Hi
I have a query. I am trying to align my Plasmodium scrnaseq data against combined reference genomes of Human and PF3D7. Since these cells are from ring stage, the number of genes expressed is really low (25-50 genes expressed per cell on an average) and so are the UMIs. This matches with the Neutrophil's case study explained by 10X here. I am however, preplexed, when I force the number of cells to be 10k I get 17K cells as an output. Though after removal of human genes and cells according to following filtering criteria (CreateSeuratObject(counts = counts(seurat_data), project = name, min.cells = 3, min.features = 10)
), I get around 9K cells vs 3K gene matrix, I am worried if something wrong might be happening when the cells are estimated when aligning to multiple genomes?
The cellular barcode detection happens independent of the genome(s) you use, based on my understanding. It is basically counting how often each barcode is detected, and then the knee method is used to decide if the barcodes are likely to be real (because detected frequently) or rather due to noise. If you use the force option then you overwrite all of this. Given the discrepancy between detected (by knee) and forced method, I think you are counting a great deal of noisy (=artificial) cells/barcodes. I cannot comment on specifics with Plasmodium or these types of organisms in general, but with 50 genes per cell I wonder what usability you have for the data.

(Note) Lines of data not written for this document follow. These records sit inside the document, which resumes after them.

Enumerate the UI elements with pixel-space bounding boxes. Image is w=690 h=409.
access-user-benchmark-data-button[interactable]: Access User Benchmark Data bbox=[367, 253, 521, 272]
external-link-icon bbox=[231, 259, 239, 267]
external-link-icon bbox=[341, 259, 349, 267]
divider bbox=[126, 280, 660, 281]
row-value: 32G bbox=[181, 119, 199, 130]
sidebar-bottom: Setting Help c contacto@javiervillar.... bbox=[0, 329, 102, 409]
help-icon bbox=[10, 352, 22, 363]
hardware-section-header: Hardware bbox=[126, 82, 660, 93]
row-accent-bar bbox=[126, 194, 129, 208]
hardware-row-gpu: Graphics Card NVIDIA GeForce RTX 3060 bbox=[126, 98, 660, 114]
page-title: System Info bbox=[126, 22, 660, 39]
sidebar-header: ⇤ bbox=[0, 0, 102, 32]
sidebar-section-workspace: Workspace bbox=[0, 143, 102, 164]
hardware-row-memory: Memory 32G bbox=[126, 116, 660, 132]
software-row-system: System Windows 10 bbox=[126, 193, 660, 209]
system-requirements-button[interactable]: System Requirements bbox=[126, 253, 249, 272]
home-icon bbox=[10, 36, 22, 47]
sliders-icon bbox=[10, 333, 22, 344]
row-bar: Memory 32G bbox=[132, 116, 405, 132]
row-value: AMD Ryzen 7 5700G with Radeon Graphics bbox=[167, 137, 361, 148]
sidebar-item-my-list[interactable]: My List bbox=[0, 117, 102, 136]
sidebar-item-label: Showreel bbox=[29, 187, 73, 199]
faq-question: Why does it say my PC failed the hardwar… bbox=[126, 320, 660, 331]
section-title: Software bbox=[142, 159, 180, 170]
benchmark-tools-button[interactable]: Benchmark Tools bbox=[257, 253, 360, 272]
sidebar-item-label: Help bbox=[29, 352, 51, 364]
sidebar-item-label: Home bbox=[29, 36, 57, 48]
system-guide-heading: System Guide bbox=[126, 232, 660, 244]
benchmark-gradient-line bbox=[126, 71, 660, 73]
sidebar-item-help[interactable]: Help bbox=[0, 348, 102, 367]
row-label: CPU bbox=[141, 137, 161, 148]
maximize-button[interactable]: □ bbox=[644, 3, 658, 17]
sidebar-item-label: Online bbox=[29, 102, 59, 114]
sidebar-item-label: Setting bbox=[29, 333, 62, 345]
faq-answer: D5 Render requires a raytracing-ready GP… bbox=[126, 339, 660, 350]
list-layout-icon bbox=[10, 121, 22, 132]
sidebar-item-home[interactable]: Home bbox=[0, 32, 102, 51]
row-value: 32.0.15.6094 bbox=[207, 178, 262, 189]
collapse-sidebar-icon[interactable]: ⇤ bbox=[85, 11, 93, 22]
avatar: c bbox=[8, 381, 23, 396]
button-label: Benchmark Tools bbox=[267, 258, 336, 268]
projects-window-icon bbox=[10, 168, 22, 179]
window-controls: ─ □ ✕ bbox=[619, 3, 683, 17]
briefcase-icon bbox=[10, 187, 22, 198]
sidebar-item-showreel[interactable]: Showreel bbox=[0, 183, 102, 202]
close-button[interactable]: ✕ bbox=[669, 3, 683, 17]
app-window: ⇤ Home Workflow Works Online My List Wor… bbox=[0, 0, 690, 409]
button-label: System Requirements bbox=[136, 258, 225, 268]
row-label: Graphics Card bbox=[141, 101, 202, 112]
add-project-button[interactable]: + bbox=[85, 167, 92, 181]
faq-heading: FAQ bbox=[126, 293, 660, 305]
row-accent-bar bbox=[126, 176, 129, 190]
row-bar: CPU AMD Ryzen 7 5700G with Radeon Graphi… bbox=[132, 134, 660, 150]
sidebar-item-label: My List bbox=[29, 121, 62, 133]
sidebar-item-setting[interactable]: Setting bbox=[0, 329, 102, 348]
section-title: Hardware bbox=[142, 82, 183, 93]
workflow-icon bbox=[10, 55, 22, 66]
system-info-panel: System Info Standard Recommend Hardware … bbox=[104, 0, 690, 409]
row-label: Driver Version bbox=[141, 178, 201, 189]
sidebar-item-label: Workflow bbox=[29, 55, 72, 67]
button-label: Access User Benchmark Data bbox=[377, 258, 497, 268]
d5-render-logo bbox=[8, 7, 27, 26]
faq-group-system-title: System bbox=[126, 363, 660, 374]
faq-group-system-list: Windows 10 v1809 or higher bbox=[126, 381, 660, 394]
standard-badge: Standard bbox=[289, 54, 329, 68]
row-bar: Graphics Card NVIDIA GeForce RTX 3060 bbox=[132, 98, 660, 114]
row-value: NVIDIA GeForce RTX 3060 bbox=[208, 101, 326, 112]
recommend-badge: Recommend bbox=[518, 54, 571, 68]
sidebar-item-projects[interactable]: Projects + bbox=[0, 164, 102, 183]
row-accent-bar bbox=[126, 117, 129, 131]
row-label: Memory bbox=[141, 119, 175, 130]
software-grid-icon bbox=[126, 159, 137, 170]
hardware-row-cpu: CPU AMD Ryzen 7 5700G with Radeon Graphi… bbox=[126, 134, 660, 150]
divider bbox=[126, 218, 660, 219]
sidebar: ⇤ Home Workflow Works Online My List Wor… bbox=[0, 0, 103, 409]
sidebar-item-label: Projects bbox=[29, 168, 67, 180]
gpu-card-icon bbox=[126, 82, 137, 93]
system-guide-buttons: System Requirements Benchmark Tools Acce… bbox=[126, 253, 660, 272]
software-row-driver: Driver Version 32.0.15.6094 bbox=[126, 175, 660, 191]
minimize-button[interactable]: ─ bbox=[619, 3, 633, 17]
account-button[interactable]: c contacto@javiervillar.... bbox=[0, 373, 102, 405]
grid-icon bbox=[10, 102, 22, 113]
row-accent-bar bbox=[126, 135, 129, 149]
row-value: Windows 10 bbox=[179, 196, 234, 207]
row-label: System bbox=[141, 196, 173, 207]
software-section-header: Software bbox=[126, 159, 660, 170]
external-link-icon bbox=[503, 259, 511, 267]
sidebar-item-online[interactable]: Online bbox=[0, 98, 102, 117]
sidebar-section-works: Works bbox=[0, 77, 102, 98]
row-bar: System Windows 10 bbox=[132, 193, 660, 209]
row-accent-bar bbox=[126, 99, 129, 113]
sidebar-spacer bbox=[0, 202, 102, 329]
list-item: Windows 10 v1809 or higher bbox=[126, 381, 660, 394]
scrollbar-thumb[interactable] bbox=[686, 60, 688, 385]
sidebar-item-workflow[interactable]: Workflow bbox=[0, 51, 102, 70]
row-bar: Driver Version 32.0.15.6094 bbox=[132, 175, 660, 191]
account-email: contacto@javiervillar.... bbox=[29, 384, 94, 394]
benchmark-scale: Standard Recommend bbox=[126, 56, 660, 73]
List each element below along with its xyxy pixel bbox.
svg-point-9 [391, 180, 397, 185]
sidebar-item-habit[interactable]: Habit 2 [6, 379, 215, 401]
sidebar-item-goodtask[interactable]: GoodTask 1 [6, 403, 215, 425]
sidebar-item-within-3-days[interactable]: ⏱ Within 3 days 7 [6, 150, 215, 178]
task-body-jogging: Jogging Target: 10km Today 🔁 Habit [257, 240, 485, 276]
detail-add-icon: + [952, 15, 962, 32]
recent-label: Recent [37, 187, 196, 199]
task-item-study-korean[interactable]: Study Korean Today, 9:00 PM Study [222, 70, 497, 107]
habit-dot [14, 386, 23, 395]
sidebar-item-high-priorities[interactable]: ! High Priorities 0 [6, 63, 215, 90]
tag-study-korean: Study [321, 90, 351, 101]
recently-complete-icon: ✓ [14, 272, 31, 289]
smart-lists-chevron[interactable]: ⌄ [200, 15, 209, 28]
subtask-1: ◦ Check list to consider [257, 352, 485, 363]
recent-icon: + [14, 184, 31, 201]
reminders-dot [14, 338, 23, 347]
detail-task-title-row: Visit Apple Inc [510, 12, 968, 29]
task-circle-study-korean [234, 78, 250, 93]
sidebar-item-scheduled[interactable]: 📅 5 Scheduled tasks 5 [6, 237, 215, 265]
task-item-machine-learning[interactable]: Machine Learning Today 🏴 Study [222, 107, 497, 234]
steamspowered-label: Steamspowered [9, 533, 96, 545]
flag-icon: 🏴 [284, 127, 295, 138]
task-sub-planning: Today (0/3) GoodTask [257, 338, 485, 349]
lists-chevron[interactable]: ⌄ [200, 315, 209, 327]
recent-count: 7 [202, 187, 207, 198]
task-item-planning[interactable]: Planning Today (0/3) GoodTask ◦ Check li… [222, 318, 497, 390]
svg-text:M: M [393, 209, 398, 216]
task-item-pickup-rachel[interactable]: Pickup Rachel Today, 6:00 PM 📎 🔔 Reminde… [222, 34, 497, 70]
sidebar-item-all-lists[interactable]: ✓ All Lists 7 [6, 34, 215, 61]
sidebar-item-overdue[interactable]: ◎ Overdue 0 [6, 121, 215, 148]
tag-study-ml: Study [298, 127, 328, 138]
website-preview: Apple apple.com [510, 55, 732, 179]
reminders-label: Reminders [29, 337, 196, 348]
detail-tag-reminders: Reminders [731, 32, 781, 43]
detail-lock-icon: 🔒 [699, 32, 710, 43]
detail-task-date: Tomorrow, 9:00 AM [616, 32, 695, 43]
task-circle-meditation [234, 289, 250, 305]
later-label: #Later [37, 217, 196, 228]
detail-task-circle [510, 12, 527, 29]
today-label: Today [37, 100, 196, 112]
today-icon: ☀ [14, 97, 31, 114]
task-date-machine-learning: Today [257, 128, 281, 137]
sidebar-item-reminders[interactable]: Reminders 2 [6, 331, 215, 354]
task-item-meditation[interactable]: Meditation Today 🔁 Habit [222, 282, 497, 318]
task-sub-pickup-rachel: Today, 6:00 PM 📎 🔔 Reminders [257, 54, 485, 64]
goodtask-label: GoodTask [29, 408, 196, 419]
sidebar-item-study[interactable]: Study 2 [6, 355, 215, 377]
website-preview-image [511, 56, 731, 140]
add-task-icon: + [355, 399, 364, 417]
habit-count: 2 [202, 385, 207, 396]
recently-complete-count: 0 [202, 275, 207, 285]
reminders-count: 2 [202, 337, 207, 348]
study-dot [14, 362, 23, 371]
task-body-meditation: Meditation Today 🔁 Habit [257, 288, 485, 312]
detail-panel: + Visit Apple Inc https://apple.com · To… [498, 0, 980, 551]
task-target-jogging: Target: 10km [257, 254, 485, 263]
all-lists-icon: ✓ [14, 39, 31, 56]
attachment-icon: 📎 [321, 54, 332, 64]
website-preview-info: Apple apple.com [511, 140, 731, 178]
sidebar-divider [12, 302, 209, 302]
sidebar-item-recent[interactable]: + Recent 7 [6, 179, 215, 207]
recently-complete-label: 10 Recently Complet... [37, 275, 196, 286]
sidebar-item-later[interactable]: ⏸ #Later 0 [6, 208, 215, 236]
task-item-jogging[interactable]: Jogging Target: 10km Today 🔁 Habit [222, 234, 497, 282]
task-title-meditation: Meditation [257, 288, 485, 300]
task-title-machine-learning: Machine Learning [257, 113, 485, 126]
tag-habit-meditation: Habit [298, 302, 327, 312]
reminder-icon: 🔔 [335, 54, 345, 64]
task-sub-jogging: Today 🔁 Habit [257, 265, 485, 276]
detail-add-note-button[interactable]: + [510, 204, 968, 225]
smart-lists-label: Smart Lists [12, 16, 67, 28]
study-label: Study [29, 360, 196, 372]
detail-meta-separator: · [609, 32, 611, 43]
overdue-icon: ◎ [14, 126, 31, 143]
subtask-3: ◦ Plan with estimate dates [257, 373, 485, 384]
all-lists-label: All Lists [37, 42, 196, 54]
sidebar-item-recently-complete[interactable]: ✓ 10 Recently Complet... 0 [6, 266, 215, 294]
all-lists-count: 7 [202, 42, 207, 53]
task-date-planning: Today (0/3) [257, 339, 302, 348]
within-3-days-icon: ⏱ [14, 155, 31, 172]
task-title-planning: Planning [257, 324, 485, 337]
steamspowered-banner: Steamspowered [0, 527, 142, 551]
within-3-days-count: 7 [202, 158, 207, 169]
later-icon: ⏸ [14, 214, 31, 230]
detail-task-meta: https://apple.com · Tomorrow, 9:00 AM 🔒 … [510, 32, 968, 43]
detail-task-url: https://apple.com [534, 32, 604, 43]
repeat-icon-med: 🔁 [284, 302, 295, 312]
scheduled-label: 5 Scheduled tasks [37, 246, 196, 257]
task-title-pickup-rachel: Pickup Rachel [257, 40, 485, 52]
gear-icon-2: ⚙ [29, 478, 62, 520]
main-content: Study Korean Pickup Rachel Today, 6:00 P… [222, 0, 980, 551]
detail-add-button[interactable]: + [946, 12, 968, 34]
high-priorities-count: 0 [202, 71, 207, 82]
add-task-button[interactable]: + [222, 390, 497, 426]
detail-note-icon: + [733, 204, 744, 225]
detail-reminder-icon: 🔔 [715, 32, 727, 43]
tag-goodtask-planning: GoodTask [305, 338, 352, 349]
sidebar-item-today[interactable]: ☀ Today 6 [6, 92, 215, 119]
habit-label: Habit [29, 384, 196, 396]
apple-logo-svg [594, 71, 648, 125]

I would check if these 9k cells with 3k gene matrix yields anything substantial, or whether this is just random counts across a lot of artificially counted cells. Thinking aloud here.
Hi ATpoint thanks for your input. Yes I was skeptical about the data too in the beginning but it is what it is and I have been told that at the time-point at which data was harvested , the parasite shows really low number of gene expression. So this behavior's expected.